WHAT THE TASK REQUIRES – Please return every line in the entries below with the word "label" in it.

[Bounding box prediction data]
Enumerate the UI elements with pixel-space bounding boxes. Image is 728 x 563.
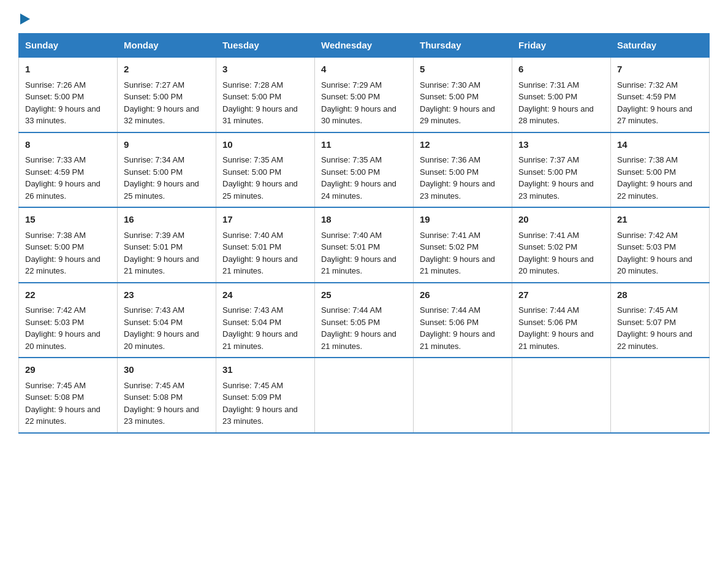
sunrise-text: Sunrise: 7:39 AM [124, 231, 184, 240]
sunrise-text: Sunrise: 7:43 AM [222, 305, 283, 315]
daylight-text: Daylight: 9 hours and 20 minutes. [617, 255, 692, 276]
sunrise-text: Sunrise: 7:35 AM [222, 155, 283, 164]
calendar-cell: 11 Sunrise: 7:35 AM Sunset: 5:00 PM Dayl… [315, 132, 414, 208]
daylight-text: Daylight: 9 hours and 29 minutes. [420, 104, 495, 126]
day-number: 13 [518, 138, 604, 152]
daylight-text: Daylight: 9 hours and 20 minutes. [518, 255, 594, 276]
sunrise-text: Sunrise: 7:44 AM [321, 305, 382, 315]
sunrise-text: Sunrise: 7:38 AM [25, 231, 86, 240]
sunrise-text: Sunrise: 7:29 AM [321, 80, 382, 90]
sunset-text: Sunset: 5:01 PM [321, 242, 380, 251]
sunset-text: Sunset: 5:00 PM [321, 167, 380, 177]
calendar-week-row: 15 Sunrise: 7:38 AM Sunset: 5:00 PM Dayl… [19, 207, 710, 283]
calendar-cell: 29 Sunrise: 7:45 AM Sunset: 5:08 PM Dayl… [19, 358, 118, 433]
calendar-cell: 1 Sunrise: 7:26 AM Sunset: 5:00 PM Dayli… [19, 57, 118, 132]
calendar-cell: 10 Sunrise: 7:35 AM Sunset: 5:00 PM Dayl… [216, 132, 315, 208]
day-number: 5 [420, 63, 506, 77]
column-header-thursday: Thursday [414, 34, 512, 58]
day-number: 18 [321, 213, 407, 227]
day-number: 7 [617, 63, 703, 77]
sunset-text: Sunset: 5:00 PM [518, 92, 577, 101]
sunrise-text: Sunrise: 7:37 AM [518, 155, 579, 164]
sunset-text: Sunset: 5:01 PM [222, 242, 281, 251]
column-header-friday: Friday [512, 34, 611, 58]
calendar-cell: 5 Sunrise: 7:30 AM Sunset: 5:00 PM Dayli… [414, 57, 512, 132]
day-number: 12 [420, 138, 506, 152]
calendar-header-row: SundayMondayTuesdayWednesdayThursdayFrid… [19, 34, 710, 58]
sunset-text: Sunset: 5:00 PM [420, 92, 479, 101]
sunset-text: Sunset: 5:08 PM [25, 393, 84, 402]
sunrise-text: Sunrise: 7:28 AM [222, 80, 283, 90]
column-header-wednesday: Wednesday [315, 34, 414, 58]
calendar-cell: 15 Sunrise: 7:38 AM Sunset: 5:00 PM Dayl… [19, 207, 118, 283]
sunset-text: Sunset: 4:59 PM [25, 167, 84, 177]
sunrise-text: Sunrise: 7:35 AM [321, 155, 382, 164]
svg-marker-0 [20, 13, 30, 25]
daylight-text: Daylight: 9 hours and 23 minutes. [222, 405, 298, 426]
sunrise-text: Sunrise: 7:31 AM [518, 80, 579, 90]
calendar-cell: 23 Sunrise: 7:43 AM Sunset: 5:04 PM Dayl… [118, 283, 216, 358]
day-number: 24 [222, 288, 308, 302]
daylight-text: Daylight: 9 hours and 24 minutes. [321, 179, 396, 201]
day-number: 29 [25, 363, 111, 377]
calendar-cell: 24 Sunrise: 7:43 AM Sunset: 5:04 PM Dayl… [216, 283, 315, 358]
calendar-cell: 26 Sunrise: 7:44 AM Sunset: 5:06 PM Dayl… [414, 283, 512, 358]
day-number: 20 [518, 213, 604, 227]
daylight-text: Daylight: 9 hours and 33 minutes. [25, 104, 100, 126]
daylight-text: Daylight: 9 hours and 25 minutes. [222, 179, 298, 201]
sunset-text: Sunset: 5:04 PM [124, 318, 183, 327]
day-number: 3 [222, 63, 308, 77]
day-number: 31 [222, 363, 308, 377]
sunset-text: Sunset: 5:02 PM [518, 242, 577, 251]
daylight-text: Daylight: 9 hours and 21 minutes. [420, 329, 495, 351]
sunset-text: Sunset: 5:00 PM [617, 167, 676, 177]
daylight-text: Daylight: 9 hours and 23 minutes. [124, 405, 199, 426]
daylight-text: Daylight: 9 hours and 21 minutes. [321, 255, 396, 276]
calendar-cell: 20 Sunrise: 7:41 AM Sunset: 5:02 PM Dayl… [512, 207, 611, 283]
calendar-cell [611, 358, 710, 433]
day-number: 2 [124, 63, 210, 77]
column-header-monday: Monday [118, 34, 216, 58]
daylight-text: Daylight: 9 hours and 21 minutes. [222, 255, 298, 276]
daylight-text: Daylight: 9 hours and 25 minutes. [124, 179, 199, 201]
sunset-text: Sunset: 5:00 PM [124, 167, 183, 177]
sunset-text: Sunset: 5:00 PM [518, 167, 577, 177]
calendar-cell [512, 358, 611, 433]
daylight-text: Daylight: 9 hours and 26 minutes. [25, 179, 100, 201]
daylight-text: Daylight: 9 hours and 21 minutes. [321, 329, 396, 351]
calendar-cell: 12 Sunrise: 7:36 AM Sunset: 5:00 PM Dayl… [414, 132, 512, 208]
sunset-text: Sunset: 5:00 PM [420, 167, 479, 177]
calendar-cell: 17 Sunrise: 7:40 AM Sunset: 5:01 PM Dayl… [216, 207, 315, 283]
column-header-tuesday: Tuesday [216, 34, 315, 58]
day-number: 22 [25, 288, 111, 302]
sunset-text: Sunset: 5:05 PM [321, 318, 380, 327]
day-number: 21 [617, 213, 703, 227]
daylight-text: Daylight: 9 hours and 22 minutes. [25, 255, 100, 276]
sunrise-text: Sunrise: 7:32 AM [617, 80, 678, 90]
page-header [18, 12, 710, 23]
sunset-text: Sunset: 5:00 PM [321, 92, 380, 101]
sunset-text: Sunset: 5:02 PM [420, 242, 479, 251]
daylight-text: Daylight: 9 hours and 20 minutes. [25, 329, 100, 351]
sunset-text: Sunset: 5:09 PM [222, 393, 281, 402]
daylight-text: Daylight: 9 hours and 23 minutes. [518, 179, 594, 201]
sunrise-text: Sunrise: 7:40 AM [222, 231, 283, 240]
sunrise-text: Sunrise: 7:40 AM [321, 231, 382, 240]
column-header-saturday: Saturday [611, 34, 710, 58]
sunrise-text: Sunrise: 7:45 AM [25, 381, 86, 390]
daylight-text: Daylight: 9 hours and 21 minutes. [518, 329, 594, 351]
daylight-text: Daylight: 9 hours and 23 minutes. [420, 179, 495, 201]
sunrise-text: Sunrise: 7:43 AM [124, 305, 184, 315]
day-number: 9 [124, 138, 210, 152]
sunrise-text: Sunrise: 7:42 AM [617, 231, 678, 240]
daylight-text: Daylight: 9 hours and 22 minutes. [617, 179, 692, 201]
day-number: 14 [617, 138, 703, 152]
calendar-cell: 19 Sunrise: 7:41 AM Sunset: 5:02 PM Dayl… [414, 207, 512, 283]
calendar-cell: 7 Sunrise: 7:32 AM Sunset: 4:59 PM Dayli… [611, 57, 710, 132]
day-number: 16 [124, 213, 210, 227]
sunrise-text: Sunrise: 7:41 AM [420, 231, 480, 240]
logo-arrow-icon [20, 12, 30, 26]
sunset-text: Sunset: 5:03 PM [25, 318, 84, 327]
daylight-text: Daylight: 9 hours and 28 minutes. [518, 104, 594, 126]
daylight-text: Daylight: 9 hours and 21 minutes. [420, 255, 495, 276]
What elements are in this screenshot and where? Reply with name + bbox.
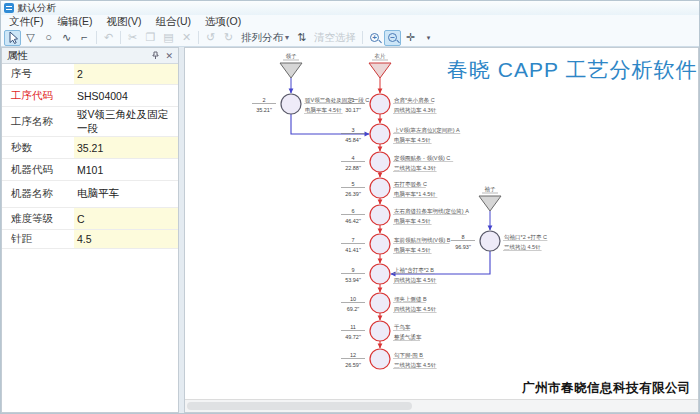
property-value[interactable]: SHS04004	[74, 85, 178, 106]
node-5-time: 26.39"	[345, 191, 361, 197]
arrange-dropdown-label: 排列分布	[241, 32, 283, 43]
node-11-time: 49.72"	[345, 334, 361, 340]
node-9-time: 53.94"	[345, 277, 361, 283]
menu-item-2[interactable]: 视图(V)	[100, 15, 149, 29]
pin-icon[interactable]	[151, 51, 160, 60]
triangle-tool[interactable]: ▽	[22, 30, 39, 46]
pan-button[interactable]: ✛	[402, 30, 419, 46]
property-value[interactable]: 2	[74, 64, 178, 84]
process-node-10[interactable]	[370, 293, 390, 313]
connector-tool[interactable]: ⌐	[76, 30, 93, 46]
horizontal-scrollbar-thumb[interactable]	[187, 402, 412, 410]
flow-arrowhead	[378, 229, 383, 234]
property-row-7: 针距4.5	[2, 230, 178, 249]
connector-tool-icon: ⌐	[81, 32, 87, 43]
paste-button-icon: ▤	[163, 32, 173, 43]
overflow-button[interactable]: ▾	[420, 30, 437, 46]
process-node-6[interactable]	[370, 205, 390, 225]
node-4-operation: 定领圈贴条 - 领(V领) C	[394, 155, 450, 162]
delete-button[interactable]: ✕	[178, 30, 195, 46]
close-panel-icon[interactable]: ✕	[165, 51, 173, 61]
properties-panel-header: 属性 ✕	[2, 48, 178, 64]
menu-item-0[interactable]: 文件(F)	[3, 15, 51, 29]
properties-panel-title: 属性	[7, 49, 28, 63]
zoom-in-button[interactable]: +	[366, 30, 383, 46]
paste-button[interactable]: ▤	[160, 30, 177, 46]
property-row-4: 机器代码M101	[2, 159, 178, 181]
node-3-operation: 上V领(靠左肩位)(定间距) A	[394, 127, 460, 134]
property-row-2: 工序名称驳V领三角处及固定一段	[2, 107, 178, 137]
process-node-11[interactable]	[370, 321, 390, 341]
node-4-time: 22.88"	[345, 165, 361, 171]
rotate-left-button[interactable]: ↺	[202, 30, 219, 46]
source-collar-triangle[interactable]	[280, 63, 302, 78]
node-4-seq: 4	[351, 155, 354, 161]
property-label: 针距	[2, 232, 74, 246]
circle-tool[interactable]: ○	[40, 30, 57, 46]
process-node-12[interactable]	[370, 349, 390, 369]
title-bar: 默认分析	[1, 1, 699, 15]
properties-rows: 序号2工序代码SHS04004工序名称驳V领三角处及固定一段秒数35.21机器代…	[2, 64, 178, 412]
property-value[interactable]: C	[74, 208, 178, 229]
rotate-right-button[interactable]: ↻	[220, 30, 237, 46]
toolbar-separator	[96, 31, 97, 44]
process-node-7[interactable]	[370, 234, 390, 254]
zoom-out-button[interactable]: −	[384, 30, 401, 46]
circle-tool-icon: ○	[45, 32, 52, 43]
clear-selection-button-label: 清空选择	[314, 32, 356, 43]
process-node-5[interactable]	[370, 178, 390, 198]
cut-button[interactable]: ✂	[124, 30, 141, 46]
copy-button-icon: ❐	[146, 32, 156, 43]
menu-item-4[interactable]: 选项(O)	[199, 15, 249, 29]
process-node-8[interactable]	[480, 231, 500, 251]
arrange-dropdown[interactable]: 排列分布▾	[238, 30, 292, 46]
menu-item-3[interactable]: 组合(U)	[149, 15, 199, 29]
flow-arrowhead	[365, 132, 370, 137]
source-body-triangle[interactable]	[369, 63, 391, 78]
process-node-4[interactable]	[370, 152, 390, 172]
process-node-9[interactable]	[370, 264, 390, 284]
properties-panel: 属性 ✕ 序号2工序代码SHS04004工序名称驳V领三角处及固定一段秒数35.…	[1, 47, 179, 413]
toolbar-separator	[198, 31, 199, 44]
copy-button[interactable]: ❐	[142, 30, 159, 46]
node-8-machine: 三线拷边 4.5针	[504, 244, 541, 251]
toolbar-separator	[362, 31, 363, 44]
property-value[interactable]: 驳V领三角处及固定一段	[74, 107, 178, 136]
clear-selection-button[interactable]: 清空选择	[311, 30, 359, 46]
renumber-button[interactable]: ⇅	[293, 30, 310, 46]
flow-branch-edge	[291, 114, 369, 134]
curve-tool[interactable]: ∿	[58, 30, 75, 46]
undo-button[interactable]: ↶	[100, 30, 117, 46]
cut-button-icon: ✂	[128, 32, 137, 43]
node-12-time: 26.59"	[345, 362, 361, 368]
node-2-time: 35.21"	[256, 107, 272, 113]
node-5-operation: 右打枣驳条 C	[394, 181, 427, 188]
process-node-1[interactable]	[370, 94, 390, 114]
node-8-operation: 勾袖口*2 +打枣 C	[504, 234, 547, 241]
property-value[interactable]: 4.5	[74, 230, 178, 248]
process-node-3[interactable]	[370, 124, 390, 144]
zoom-out-button-icon: −	[388, 33, 397, 42]
source-collar-label: 领子	[286, 53, 298, 59]
property-value[interactable]: M101	[74, 159, 178, 180]
menu-item-1[interactable]: 编辑(E)	[51, 15, 100, 29]
property-value[interactable]: 电脑平车	[74, 181, 178, 207]
node-8-seq: 8	[461, 234, 464, 240]
source-sleeve-triangle[interactable]	[479, 196, 501, 211]
property-value[interactable]: 35.21	[74, 137, 178, 158]
node-9-machine: 四线拷边车 4.5针	[394, 277, 437, 284]
flow-arrowhead	[378, 89, 383, 94]
toolbar: ▽○∿⌐↶✂❐▤✕↺↻排列分布▾⇅清空选择+−✛▾	[1, 29, 699, 47]
pan-button-icon: ✛	[406, 32, 415, 43]
horizontal-scrollbar[interactable]	[185, 399, 698, 412]
node-10-operation: 埋夹上侧缝 B	[394, 296, 427, 303]
select-tool[interactable]	[4, 30, 21, 46]
watermark-title: 春晓 CAPP 工艺分析软件	[447, 58, 697, 81]
node-1-machine: 四线拷边车 4.3针	[394, 107, 437, 114]
node-5-seq: 5	[351, 181, 354, 187]
node-12-operation: 勾下脚-围 B	[394, 352, 423, 359]
diagram-canvas[interactable]: 领子衣片袖子130.17"合肩*夹小肩条 C四线拷边车 4.3针235.21"驳…	[184, 47, 699, 413]
flow-arrowhead	[378, 316, 383, 321]
node-7-machine: 电脑平车 4.5针	[394, 246, 431, 253]
process-node-2[interactable]	[281, 94, 301, 114]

EXERCISE OUTPUT –
arrange-dropdown-label: 排列分布	[241, 32, 283, 43]
property-label: 针距	[2, 232, 74, 246]
clear-selection-button-label: 清空选择	[314, 32, 356, 43]
source-collar-label: 领子	[286, 53, 298, 59]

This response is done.